The Marketing of AD/HD

Slide above: Adapted from Exploring the Neurocircuitry of the Brain and Its Impact on Treatment Selections in ADHD, PRAKASH S. MASAND, MD; PETER S. JENSEN, MD; STEPHEN STAHL, MD, PHD

There’s been a certain amount of press and attention on the intense marketing of medications for people with ADHD, and the perceived over-medication. Representing the this type of attention is an article in the NY Times a couple of months back, The Selling of Attention Deficit Disorder

On a personal level, I’m happy when people get sensitized to how easily manipulated into quickly reaching for a pill we can get. However, from a professional perspective, I’m nervous when we do a backflip into equally dangerous territory. The statistics bear out that the consequences of untreated ADHD are far more serious than the perceived over medication.

From observational data, interviews and surveys, and two really good long-term studies from UMASS and University of Wisconsin Medical College (The Milwaukee Study) we’ve found that:

Adults with ADHD are three times more likely (21 percent compared to 6 percent) to sell drugs illegally, have significantly more money management trouble, three times as likely when compared with the community control group to initiate physical fights (30 percent compared to 9 percent), destroy others property (31 percent compared to 8 percent) and break and enter (20 percent compared to 7 percent). They get into more and more severe car accidents, and exhibit road rage at higher rates than others. These statistics pertain generally to people with untreated ADHD.

The consequences to families and society when this very real condition is untreated are enormous.

This isn’t to say that people with ADHD can’t lead fantastic lives, or that all are troubled, not in the least, but you can’t wish the syndrome away and often, not always, medication is an extremely helpful agent. This is also not to say that there aren’t other treatment options, which when used appropriately can’t also help. ADHD coaching models, cognitive training programs (notably Cogmed) certain Mindfulness-based meditation practices (the military call it “situational awareness” not mindfulness) and ADHD-informed counseling, can be effective adjunctive or stand-alone therapies.

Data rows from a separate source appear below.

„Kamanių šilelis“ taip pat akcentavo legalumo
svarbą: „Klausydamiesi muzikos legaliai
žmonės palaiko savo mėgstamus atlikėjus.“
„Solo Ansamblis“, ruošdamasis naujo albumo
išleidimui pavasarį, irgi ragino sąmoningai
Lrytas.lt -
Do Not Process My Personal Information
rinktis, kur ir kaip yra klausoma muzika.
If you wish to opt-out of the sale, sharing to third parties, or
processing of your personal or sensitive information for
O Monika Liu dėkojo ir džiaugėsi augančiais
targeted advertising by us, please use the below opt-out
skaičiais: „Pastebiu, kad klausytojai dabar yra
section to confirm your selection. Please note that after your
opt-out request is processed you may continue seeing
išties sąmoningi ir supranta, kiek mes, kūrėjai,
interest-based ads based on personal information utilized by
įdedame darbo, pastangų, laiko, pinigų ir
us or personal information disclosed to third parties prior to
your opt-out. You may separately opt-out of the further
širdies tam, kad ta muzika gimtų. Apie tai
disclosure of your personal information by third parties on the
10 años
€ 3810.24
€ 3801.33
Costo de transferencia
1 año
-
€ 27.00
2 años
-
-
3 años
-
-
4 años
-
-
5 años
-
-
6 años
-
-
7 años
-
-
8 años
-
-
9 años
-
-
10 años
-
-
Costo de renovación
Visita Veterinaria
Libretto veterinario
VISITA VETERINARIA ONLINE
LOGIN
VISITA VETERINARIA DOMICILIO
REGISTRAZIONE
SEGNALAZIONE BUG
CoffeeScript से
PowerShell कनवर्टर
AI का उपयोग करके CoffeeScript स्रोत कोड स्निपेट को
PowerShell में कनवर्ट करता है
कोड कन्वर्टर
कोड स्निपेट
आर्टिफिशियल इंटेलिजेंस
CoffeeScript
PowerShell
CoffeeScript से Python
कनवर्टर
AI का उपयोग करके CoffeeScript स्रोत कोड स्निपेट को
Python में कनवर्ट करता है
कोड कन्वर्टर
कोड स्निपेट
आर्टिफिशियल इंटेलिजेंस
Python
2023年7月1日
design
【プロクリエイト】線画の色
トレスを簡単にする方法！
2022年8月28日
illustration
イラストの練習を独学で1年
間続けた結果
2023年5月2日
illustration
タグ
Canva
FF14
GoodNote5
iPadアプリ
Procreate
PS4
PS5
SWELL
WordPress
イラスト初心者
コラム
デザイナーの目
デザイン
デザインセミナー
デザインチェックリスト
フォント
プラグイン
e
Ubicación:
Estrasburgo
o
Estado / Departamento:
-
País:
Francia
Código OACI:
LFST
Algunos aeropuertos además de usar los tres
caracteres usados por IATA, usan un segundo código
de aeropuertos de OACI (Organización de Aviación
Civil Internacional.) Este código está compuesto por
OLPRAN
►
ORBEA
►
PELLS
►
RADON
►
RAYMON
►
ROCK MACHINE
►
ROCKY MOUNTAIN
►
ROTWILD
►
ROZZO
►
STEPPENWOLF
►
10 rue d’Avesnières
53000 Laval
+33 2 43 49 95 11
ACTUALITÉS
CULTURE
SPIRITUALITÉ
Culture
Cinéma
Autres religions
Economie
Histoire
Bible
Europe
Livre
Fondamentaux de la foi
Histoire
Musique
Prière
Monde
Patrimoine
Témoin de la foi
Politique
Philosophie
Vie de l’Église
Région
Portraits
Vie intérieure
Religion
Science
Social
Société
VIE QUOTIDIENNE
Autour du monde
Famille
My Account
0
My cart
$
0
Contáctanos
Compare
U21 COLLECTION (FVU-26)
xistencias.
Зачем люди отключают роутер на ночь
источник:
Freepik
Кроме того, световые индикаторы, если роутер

As it turns out, ADHD is actually under-diagnosed because self-reporting and self-referral are the primary ways that adults in particular find their way into treatment, and until the age of 30 or so, people with ADHD tend to over inflate their perceptions of their own performance. In other words they don’t always recognize the degree to which their distractibility, impulsiveness, or executive function deficits are impacting their lives as well as the lives of those with whom they live and work.

The only group for whom this is not true are college-age students. With this demographic, 1 in 4 are found to be “malingering” (essentially meaning, not being honest) when seeking medication or accommodations for coursework. This is a very real concern for my colleagues in the mental health field, as it should be.

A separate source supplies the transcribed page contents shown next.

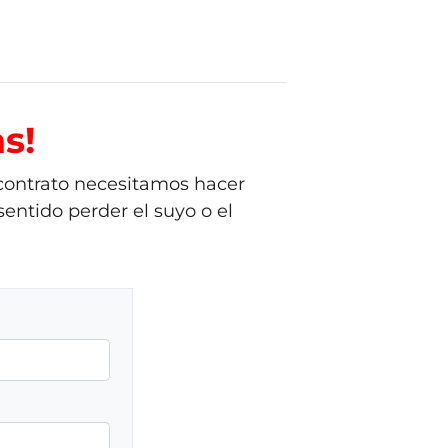
s!
 contrato necesitamos hacer
entido perder el suyo o el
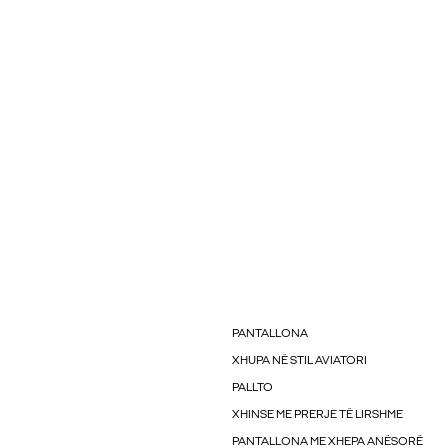
PANTALLONA
XHUPA NË STIL AVIATORI
PALLTO
XHINSE ME PRERJE TË LIRSHME
PANTALLONA ME XHEPA ANËSORË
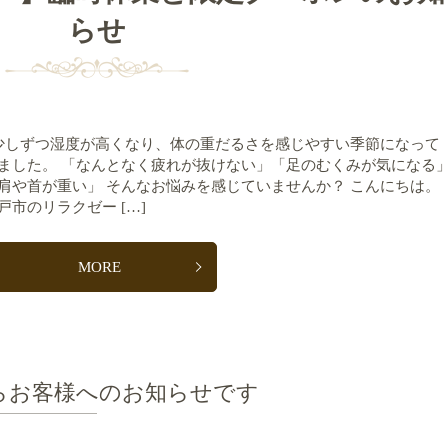
らせ
しずつ湿度が高くなり、体の重だるさを感じやすい季節になって
ました。 「なんとなく疲れが抜けない」「足のむくみが気になる
肩や首が重い」 そんなお悩みを感じていませんか？ こんにちは。
戸市のリラクゼー […]
MORE
らお客様へのお知らせです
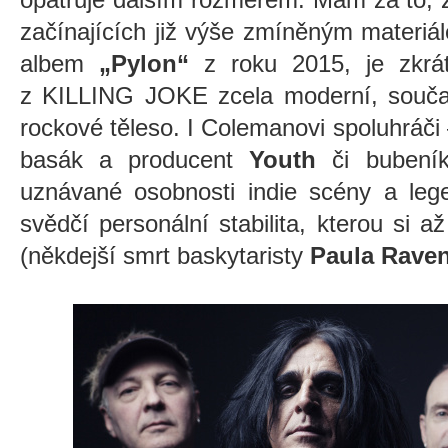
začínajících již výše zmíněným materiá
albem
„Pylon“
z roku 2015, je zkrát
z KILLING JOKE zcela moderní, souč
rockové těleso. I Colemanovi spoluhráči 
basák a producent
Youth
či buben
uznávané osobnosti indie scény a le
svědčí personální stabilita, kterou si a
(někdejší smrt baskytaristy
Paula Rave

So, while I agree that as a nation we seem too easily drawn to quick fixes, we also have to treat a very real condition with serious and life-changing consequences in a comprehensive and holistic way.

About Sanford

Learning Disabilities specialist and Educational Consultant
This entry was posted in Discussion Topics, Education Issues and Ideas, Learning Disabilities and Mental Health. Bookmark the permalink.

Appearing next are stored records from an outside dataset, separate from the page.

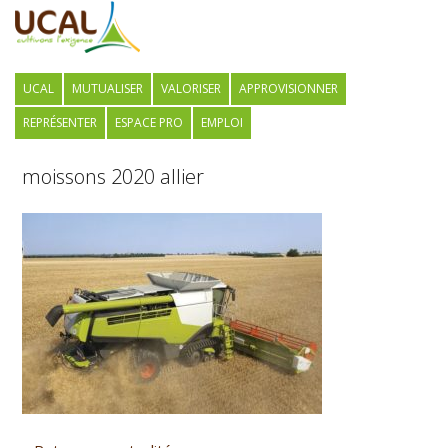
UCAL
MUTUALISER
VALORISER
APPROVISIONNER
REPRÉSENTER
ESPACE PRO
EMPLOI
moissons 2020 allier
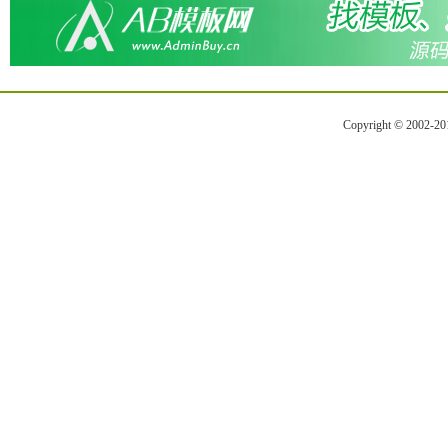
Copyright © 2002-2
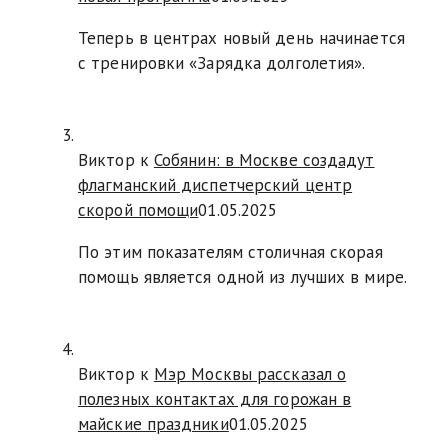
Теперь в центрах новый день начинается
с тренировки «Зарядка долголетия».
Виктор к
Собянин: в Москве создадут
флагманский диспетчерский центр
скорой помощи
01.05.2025
По этим показателям столичная скорая
помощь является одной из лучших в мире.
Виктор к
Мэр Москвы рассказал о
полезных контактах для горожан в
майские праздники
01.05.2025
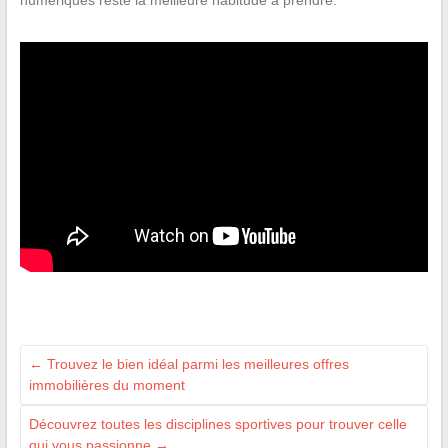
numériques reste la meilleure habitude à prendre.
←
Trouvez le bien idéal parmi les meilleures offres
immobilières du moment
Découvrez toutes les disciplines sportives pour trouver celle
qui vous passionne
→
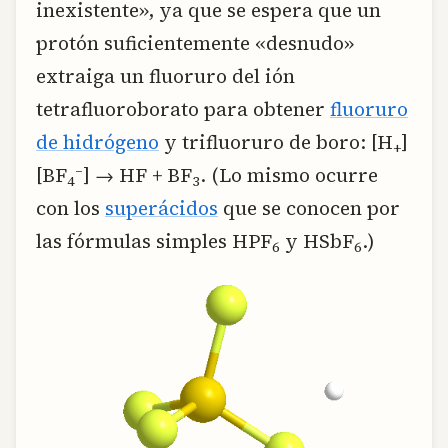
inexistente», ya que se espera que un
protón suficientemente «desnudo»
extraiga un fluoruro del ión
tetrafluoroborato para obtener
fluoruro
de hidrógeno
y trifluoruro de boro: [H
]
+
–
[BF
] → HF + BF
. (Lo mismo ocurre
4
3
con los
superácidos
que se conocen por
las fórmulas simples HPF
y HSbF
.)
6
6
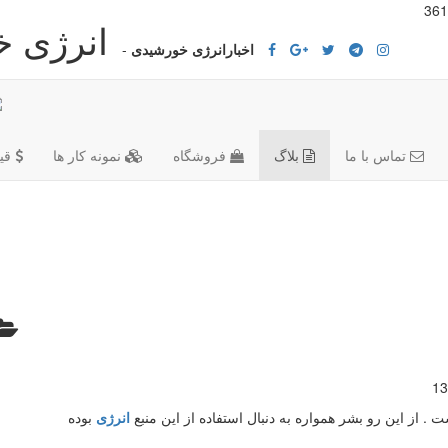
انرژی 
اخبارانرژی خورشیدی
-
تماس با ما
بلاگ
فروشگاه
نمونه کار ها
قی
13
 . از این رو بشر همواره به دنبال استفاده از این منبع
انرژی
بوده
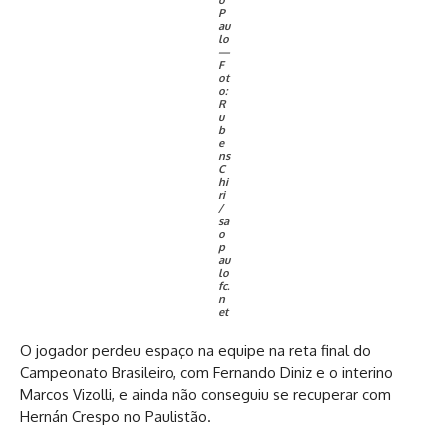
P
au
lo
—
F
ot
o:
R
u
b
e
ns
C
hi
ri
/
sa
o
p
au
lo
fc.
n
et
O jogador perdeu espaço na equipe na reta final do
Campeonato Brasileiro, com Fernando Diniz e o interino
Marcos Vizolli, e ainda não conseguiu se recuperar com
Hernán Crespo no Paulistão.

2 Responses to The Marketing of AD/HD

  1. Amelia says:

    I believe that too many different disorders are labeled under one adhd tag. There are so many different problems that have similar symptoms . All get the same medical treatment. There are people who just need nutrition changes and there are people who really need medical attention. There is no reason to have them all under the same label , it hurts every one at the end.

    • Sanford says:

      I agree Amelia. The problem is that too often there is not a comprehensive assessment and one that looks at various behaviors over time. There has to be more than parents reporting issues to pediatricians who are often not experts enough regarding AD/HD. Even behavior rating scales by teachers can fall short. Assessments of executive functioning, working memory and over time from different vantage points is the best predictor.

      There is good evidence that while medicines are proven and effective, there are other treatments that are evidence-based. Too often the result of improper diagnosis is that it leaves parents at the mercy of unproven poorly researched approaches.